Create an Assumable Identity to Authenticate from an EC2 instance
Chainguard’s assumable identities are identities that can be assumed by external applications or workflows in order to access Chainguard resources or perform certain actions.
This procedural tutorial outlines how to create a Chainguard identity that can then be assumed by an AWS role and used to authorize requests from an Amazon EC2 instance, allowing you to interact with Chainguard resources remotely.
Prerequisites
To complete this guide, you will need the following.

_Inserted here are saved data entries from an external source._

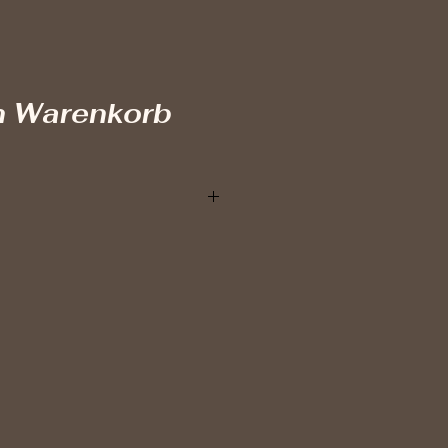
n Warenkorb
er sollten
nicht
 Wasser
gefüllt
waschen
um das Horn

- An Amazon EC2 instance with an IAM Instance role (with or without any AWS permissions). The default
sts:AssumeRole
is sufficient for this guide. - This guide assumes you have the AWS CLI installed on your EC2 instance. Review the official documentation for information on how to install or update to the latest version of the tool.
- Finally, you’ll need
chainctl
— the Chainguard command line interface tool — installed on both your EC2 instance and your local machine. Follow our guide on How to Installchainctl
to set this up.
Create a Chainguard Assumable Identity
To get started, you will need to retrieve some details about the AWS IAM user on your EC2 instance. You will use these details to create a Chainguard identity that the EC2 user will employ to authenticate to Chainguard.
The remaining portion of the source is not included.